Previous month:
April 2012
Next month:
June 2012

Saturday Morning Reading, 05.19.12

A few highlights from this week's reading:

Tanita S. Davis, author of the newly released YA novel Happy Families, pens a wonderful tribute to the late Jean Craighead George's novel My Side of the Mountain. I loved that book when I was a kid. Loved it. Jean Craighead George died recently at the age of  92.

In tomorrow's New York Times Book Review (available online now), Judith Shulevitz writes about listening to audiobooks with her children. I smiled at her choices, "...or they’re books we’ve always meant to read but needed children as an excuse to do so" because I've felt the same way. See "Let's Go Reading in the Car."

The Nonfiction Detectives review Kelly Milner Hall's Alien Investigations: Searching for the Truth About UFOs and Aliens. I added the title to our library list immediately; my 12 year old can't get enough of this subject. Don't miss the other articles on the Detectives' blog; you'll find all kinds of good recommendations for young nonfiction fans.

After following a link from Page-Turner, the New Yorker's revitalized book blog, I was happy to add Rohan Maitzen's Novel Readings: Notes on Literature and Criticism to Google Reader. In a recent post, she makes the case for Middlemarch and book clubs, providing a number of helpful tips to taking on George Eliot's 1,000+-page classic. Maitzen is an English professor at Nova Scotia's Dalhousie University.

I'm bookmarking this post from Misadventures of the Monster Librarian because of the folktale recommendations for second graders. "My" second graders (the class I read to once a week) like folktales a lot.

Speaking of second graders, I read Lita Judge's excellent nonfiction picture book Bird Talk: What Birds Are Saying and Why to them a few weeks ago. My crew was particularly delighted by the scat-bombing Scandinavian Fieldfare, mentioned by NC Teacher Stuff in his review. In our conversation after the read-aloud, I found out that several of the kids own parrots.
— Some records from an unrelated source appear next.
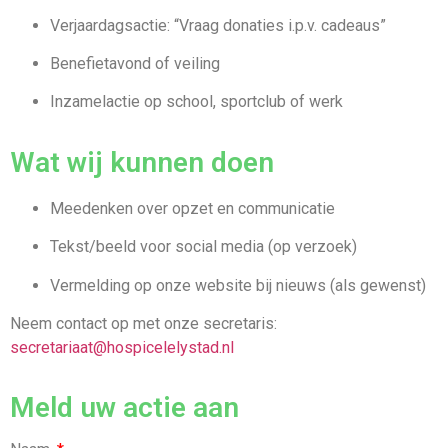
Verjaardagsactie: “Vraag donaties i.p.v. cadeaus”
Benefietavond of veiling
Inzamelactie op school, sportclub of werk
Wat wij kunnen doen
Meedenken over opzet en communicatie
Tekst/beeld voor social media (op verzoek)
Vermelding op onze website bij nieuws (als gewenst)
Neem contact op met onze secretaris:
secretariaat@hospicelelystad.nl
Meld uw actie aan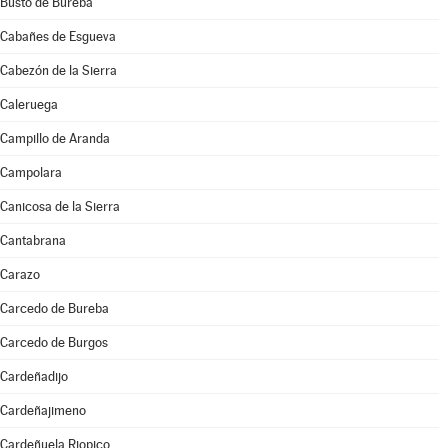
Busto de Bureba
Cabañes de Esgueva
Cabezón de la Sierra
Caleruega
Campillo de Aranda
Campolara
Canicosa de la Sierra
Cantabrana
Carazo
Carcedo de Bureba
Carcedo de Burgos
Cardeñadijo
Cardeñajimeno
Cardeñuela Riopico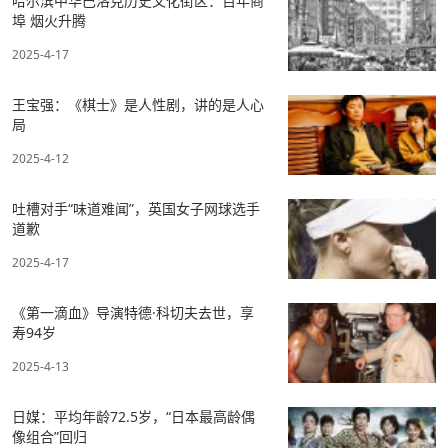
哈尔滨中华巴洛克历史文化街区：百年商
埠 烟火升腾
2025-4-17
王宝强：《棋士》是人性剧，讲的是人心
局
2025-4-12
吐槽对手“味道难闻”，英国女子网球选手
道歉
2025-4-17
《第一滴血》导演特德·科切夫去世，享
寿94岁
2025-4-13
日媒：平均年龄72.5岁，“日本最高龄偶
像组合”回归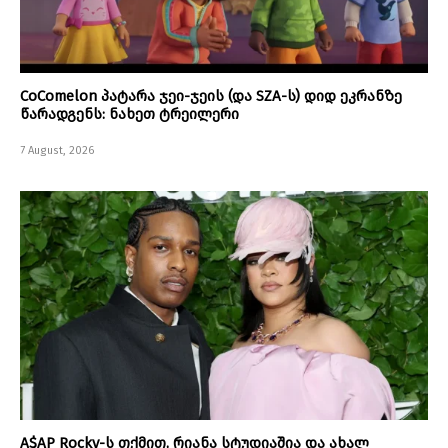
CoComelon პატარა ჯეი-ჯეის (და SZA-ს) დიდ ეკრანზე
წარადგენს: ნახეთ ტრეილერი
7 August, 2026
A$AP Rocky-ს თქმით, რიანა სტუდიაშია და ახალ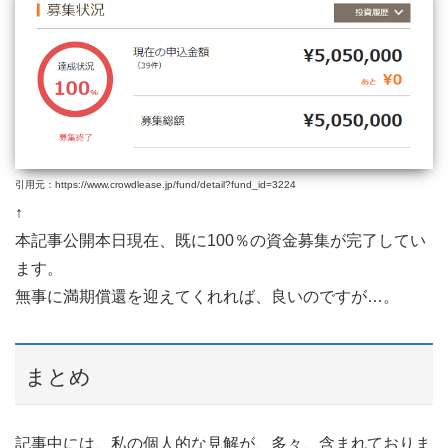
引用元：https://www.crowdlease.jp/fund/detail?fund_id=3224
↑
本記事公開本日現在、既に100％の資金募集が完了してい
ます。
無事に満期償還を迎えてくれれば、良いのですが…。
まとめ
記事中には、私の個人的な見解が、多々、含まれておりま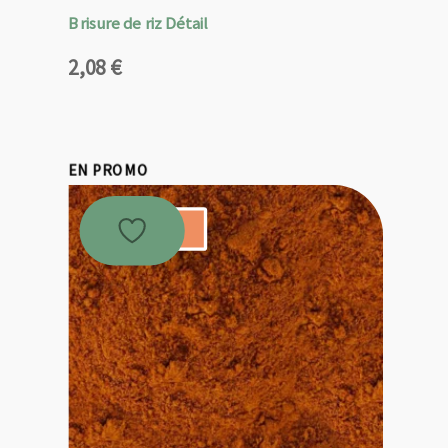
Brisure de riz Détail
2,08
€
EN PROMO
Promo !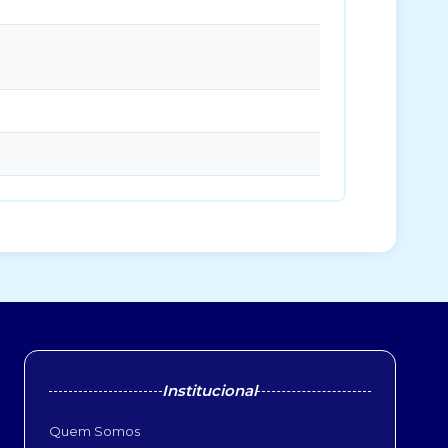
Institucional
Quem Somos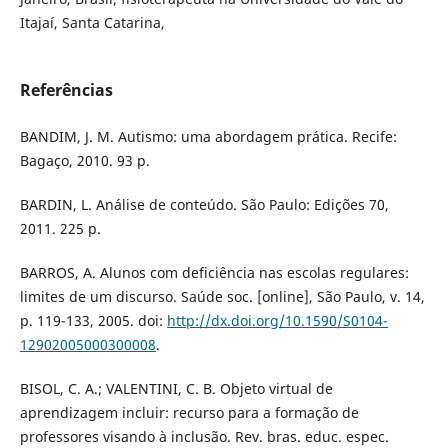
Itajaí, Santa Catarina,
Referências
BANDIM, J. M. Autismo: uma abordagem prática. Recife:
Bagaço, 2010. 93 p.
BARDIN, L. Análise de conteúdo. São Paulo: Edições 70,
2011. 225 p.
BARROS, A. Alunos com deficiência nas escolas regulares:
limites de um discurso. Saúde soc. [online], São Paulo, v. 14,
p. 119-133, 2005. doi:
http://dx.doi.org/10.1590/S0104-
12902005000300008
.
BISOL, C. A.; VALENTINI, C. B. Objeto virtual de
aprendizagem incluir: recurso para a formação de
professores visando à inclusão. Rev. bras. educ. espec.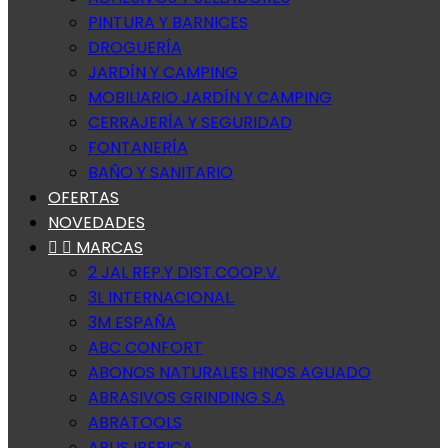
PINTURA Y BARNICES
DROGUERÍA
JARDÍN Y CAMPING
MOBILIARIO JARDÍN Y CAMPING
CERRAJERÍA Y SEGURIDAD
FONTANERÍA
BAÑO Y SANITARIO
OFERTAS
NOVEDADES


MARCAS
2 JAL REP.Y DIST.COOP.V.
3L INTERNACIONAL.
3M ESPAÑA
ABC CONFORT
ABONOS NATURALES HNOS AGUADO
ABRASIVOS GRINDING S.A
ABRATOOLS
ABUS IBERICA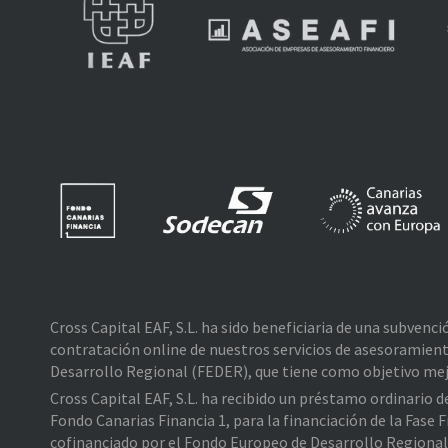
Cross Capital EAF, S.L. ha sido beneficiaria de una subvenc
contratación online de nuestros servicios de asesoramient
Desarrollo Regional (FEDER), que tiene como objetivo mejo
Cross Capital EAF, S.L. ha recibido un préstamo ordinario 
Fondo Canarias Financia 1, para la financiación de la Fas
cofinanciado por el Fondo Europeo de Desarrollo Regiona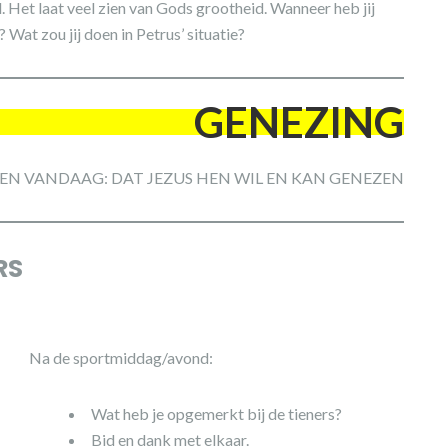
 Het laat veel zien van Gods grootheid. Wanneer heb jij
Wat zou jij doen in Petrus’ situatie?
GENEZING
REN VANDAAG: DAT JEZUS HEN WIL EN KAN GENEZEN
RS
Na de sportmiddag/avond:
Wat heb je opgemerkt bij de tieners?
Bid en dank met elkaar.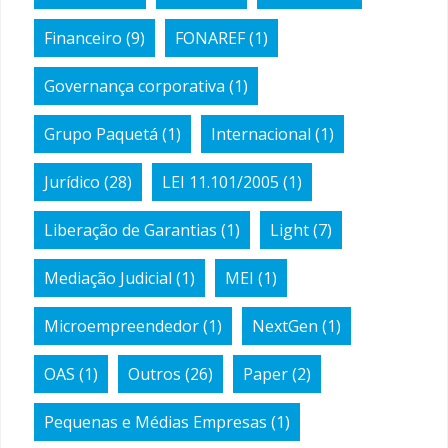
Financeiro
(9)
FONAREF
(1)
Governança corporativa
(1)
Grupo Paquetá
(1)
Internacional
(1)
Jurídico
(28)
LEI 11.101/2005
(1)
Liberação de Garantias
(1)
Light
(7)
Mediação Judicial
(1)
MEI
(1)
Microempreendedor
(1)
NextGen
(1)
OAS
(1)
Outros
(26)
Paper
(2)
Pequenas e Médias Empresas
(1)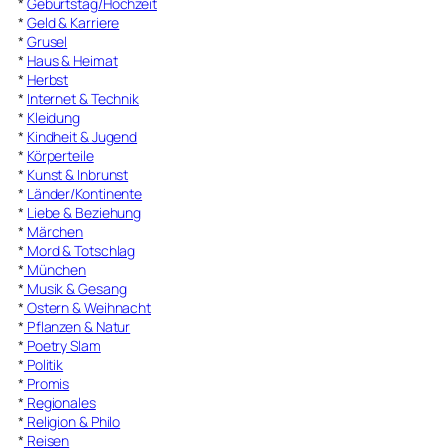
*
Geburtstag/Hochzeit
*
Geld & Karriere
*
Grusel
*
Haus & Heimat
*
Herbst
*
Internet & Technik
*
Kleidung
*
Kindheit & Jugend
*
Körperteile
*
Kunst & Inbrunst
*
Länder/Kontinente
*
Liebe & Beziehung
*
Märchen
*
Mord & Totschlag
*
München
*
Musik & Gesang
*
Ostern & Weihnacht
*
Pflanzen & Natur
*
Poetry Slam
*
Politik
*
Promis
*
Regionales
*
Religion & Philo
*
Reisen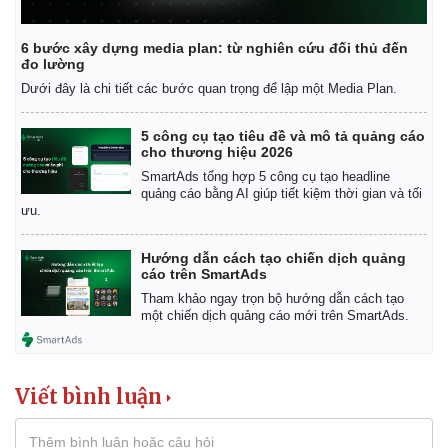
6 bước xây dựng media plan: từ nghiên cứu đối thủ đến
đo lường
Dưới đây là chi tiết các bước quan trọng để lập một Media Plan.
5 công cụ tạo tiêu đề và mô tả quảng cáo
cho thương hiệu 2026
SmartAds tổng hợp 5 công cụ tạo headline
quảng cáo bằng AI giúp tiết kiệm thời gian và tối
ưu.
Hướng dẫn cách tạo chiến dịch quảng
cáo trên SmartAds
Tham khảo ngay trọn bộ hướng dẫn cách tạo
một chiến dịch quảng cáo mới trên SmartAds.
Viết bình luận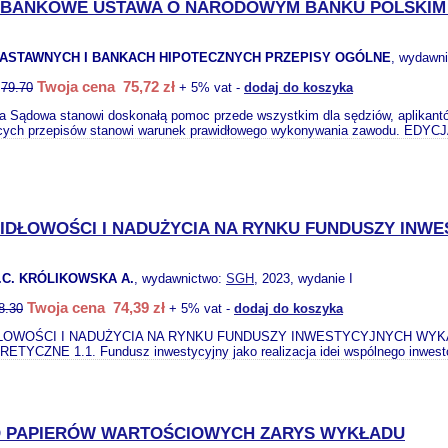
BANKOWE USTAWA O NARODOWYM BANKU POLSKIM 
ZASTAWNYCH I BANKACH HIPOTECZNYCH PRZEPISY OGÓLNE
, wydawn
Twoja cena 75,72 zł
:
79.70
+ 5% vat -
dodaj do koszyka
a Sądowa stanowi doskonałą pomoc przede wszystkim dla sędziów, aplikantów
cych przepisów stanowi warunek prawidłowego wykonywania zawodu. EDYC
IDŁOWOŚCI I NADUŻYCIA NA RYNKU FUNDUSZY INW
.C. KRÓLIKOWSKA A.
, wydawnictwo:
SGH
, 2023, wydanie I
Twoja cena 74,39 zł
8.30
+ 5% vat -
dodaj do koszyka
ŁOWOŚCI I NADUŻYCIA NA RYNKU FUNDUSZY INWESTYCYJNYCH WYKA
TYCZNE 1.1. Fundusz inwestycyjny jako realizacja idei wspólnego inwesto
 PAPIERÓW WARTOŚCIOWYCH ZARYS WYKŁADU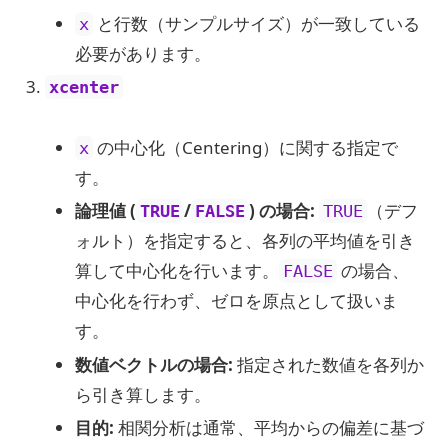
と行数（サンプルサイズ）が一致している
x
必要があります。
xcenter
の中心化（Centering）に関する指定で
x
す。
論理値 (
/
) の場合:
（デフ
TRUE
FALSE
TRUE
ォルト）を指定すると、各列の平均値を引き
算して中心化を行います。
の場合、
FALSE
中心化を行わず、ゼロを原点として扱いま
す。
数値ベクトルの場合:
指定された数値を各列か
ら引き算します。
目的:
相関分析は通常、平均からの偏差に基づ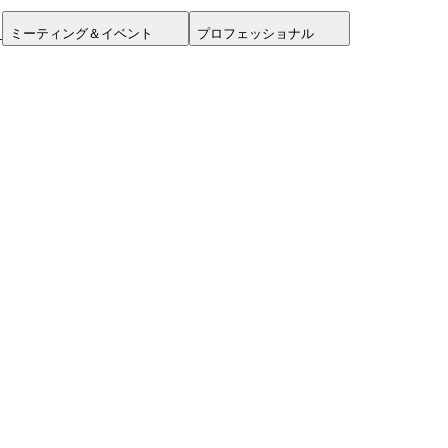
ミーティング＆イベント
プロフェッショナル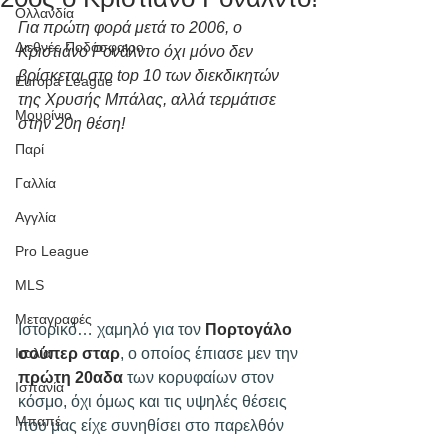
Ολλανδία
Για πρώτη φορά μετά το 2006, ο 
Διεθνές Ποδόσφαιρο
Κριστιάνο Ρονάλντο όχι μόνο δεν 
βρίσκεται στο top 10 των διεκδικητών 
Europa League
της Χρυσής Μπάλας, αλλά τερμάτισε 
Μουρίνιο
στην 20η θέση!
Παρί
Γαλλία
Αγγλία
Pro League
MLS
Μεταγραφές
Ιστορικό… χαμηλό για τον 
Πορτογάλο 
σούπερ σταρ
, ο οποίος έπιασε μεν την 
Ιταλία
πρώτη 20αδα 
των κορυφαίων στον 
Ισπανία
κόσμο, όχι όμως και τις υψηλές θέσεις 
Μπαπέ
που μας είχε συνηθίσει στο παρελθόν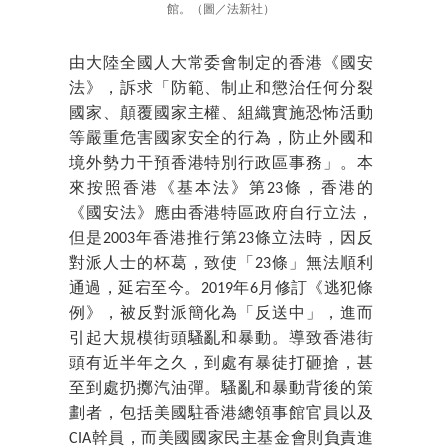
館。（圖／法新社）
由大陸全國人大常委會制定的香港《國安
法》，訴求「防範、制止和懲治任何分裂
國家、顛覆國家主權、組織實施恐怖活動
等嚴重危害國家安全的行為，防止外國和
境外勢力干預香港特別行政區事務」。本
來按照香港《基本法》第23條，香港的
《國安法》應由香港特區政府自行立法，
但是2003年香港推行第23條立法時，因反
對派人士的杯葛，致使「23條」無法順利
通過，延宕至今。2019年6月修訂《逃犯條
例》，被反對派簡化為「反送中」，進而
引起大規模街頭騷亂和暴動。導致香港街
頭有近半年之久，到處有暴徒打砸搶，甚
至到處扔擲汽油彈。騷亂和暴動背後的策
劃者，包括美國駐香港總領事館官員以及
CIA幹員，而美國國家民主基金會則負責進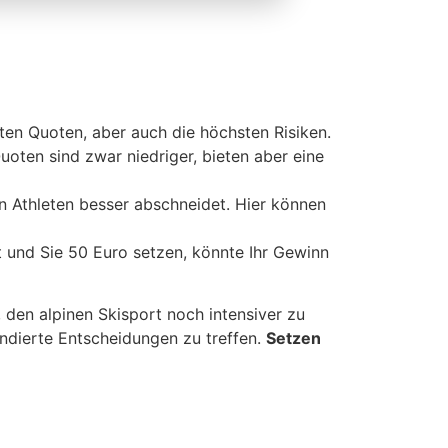
ten Quoten, aber auch die höchsten Risiken.
Quoten sind zwar niedriger, bieten aber eine
n Athleten besser abschneidet. Hier können
t und Sie 50 Euro setzen, könnte Ihr Gewinn
den alpinen Skisport noch intensiver zu
undierte Entscheidungen zu treffen.
Setzen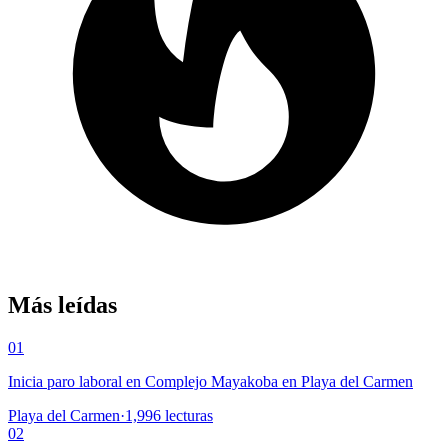
Más leídas
01
Inicia paro laboral en Complejo Mayakoba en Playa del Carmen
Playa del Carmen
·
1,996
lecturas
02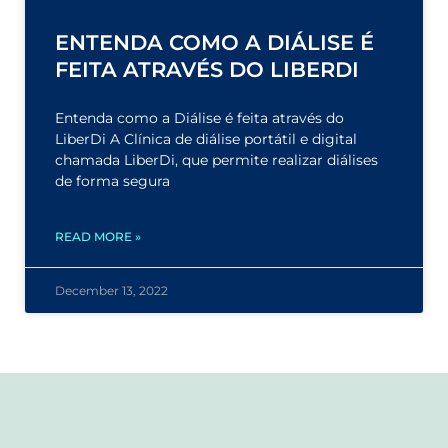
ENTENDA COMO A DIÁLISE É
FEITA ATRAVÉS DO LIBERDI
Entenda como a Diálise é feita através do
LiberDi A Clínica de diálise portátil e digital
chamada LiberDi, que permite realizar diálises
de forma segura
READ MORE »
December 13, 2022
Parrot stories abounded.


Audiobooking May 2012

This week J. (my 12-year-old son) and I finished the audiobook version of Harry Potter and the Deathly Hallows, the final book in J.K. Rowling's epic series. We started listening to the first one in September 2010. J. was just starting sixth grade at a new school, and, until then, J. would have nothing to do with the series whatsoever. (Occasionally, and unfortunately, people become competitive about who has read what, and the same holds true even in elementary school.) I had read only the first book, and was neither here nor there about it. But the audiobooks! We became complete converts to the series and to Jim Dale's fabulous narration. Some evenings we sat in the car in the driveway, just to hear what would happen next, and I almost cried exiting I-95 as the last book came to an end. J. has read the books many times over, while I read ahead only once, preferring to be surprised. 

As the HPs got longer and longer, I did need a break between 5 and 6. We listened to and enjoyed When You Reach Me, Rebecca Stead's Newbery-winning novel, although I have to admit that I am thick-headed when it comes to understanding time travel. I loved the New York setting and could completely picture those kids working in the sandwich shop. 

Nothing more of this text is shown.